There is also the concomitant need to communicate to the society of which your profession is a part. The fabric of Society—the very coherence of Society—depends on the maintenance of geoscience as profession, as a community of dedicated individuals sharing custody of, and responsible as stewards for, the unique and special body of knowledge about the earth as a dynamic system and an element of a greater universe. Those who do not share your knowledge depend upon you. Those who are not of your profession must, of necessity, rely on your inherent intellectual integrity and personal honor as professionals.
Everyone of you who has a student, an intern, a young employee, a post doc or a new professional employee has a non-delegable duty to convey the concept of honor as a professional to that less experienced colleague. Yours is a non-delegable duty. Only you can do it. Only you know what is “right” conduct or ethical behavior for a professional geo¬scientist. You know it in your hearts. Almost all of you live it. You are the role model for everyone coming up. Everything you do irrevocably guides their future.

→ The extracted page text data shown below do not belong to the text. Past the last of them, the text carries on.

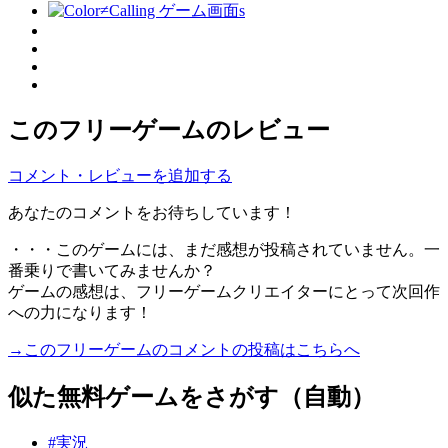
このフリーゲームのレビュー
コメント・レビューを追加する
あなたのコメントをお待ちしています！
・・・このゲームには、まだ感想が投稿されていません。一
番乗りで書いてみませんか？
ゲームの感想は、フリーゲームクリエイターにとって次回作
への力になります！
→このフリーゲームのコメントの投稿はこちらへ
似た無料ゲームをさがす（自動）
#実況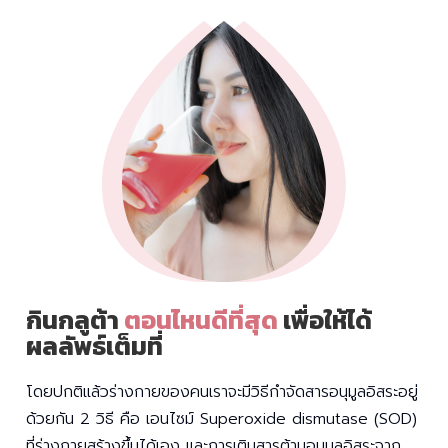
กินกลูต้า
ตอนไหนดีที่สุด
เพื่อให้ได้
ผลลัพธ์เต็มที่
โดยปกติแล้วร่างกายของคนเราจะมีวิธีกำจัดสารอนุมูลอิสระอยู่
ด้วยกัน 2 วิธี คือ เอนไซม์ Superoxide dismutase (SOD)
ที่ร่างกายสร้างขึ้นได้เอง และการเติมสารต้านอนุมูลอิสระจาก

We are all teachers in our own way, whether we merely serve as examples or role models or we actively teach. Your duty however goes further—one step beyond. You cannot limit your obligation to communicate the essence of the professional component of your honor and integrity which is based on your unique personal knowledge of our earth as a living dynamic system.
You must share your extensive scientific knowledge and your profound personal insights. You must go forth and teach every other human being the essence of what you know about the earth we live on. And while you teach and yes, preach, you will convey to them your own personal sense of commitment to honorable stewardship of the body of knowledge and insights that you have acquired as professionals. And they will understand and believe.
May God bless all of you and God help all of us.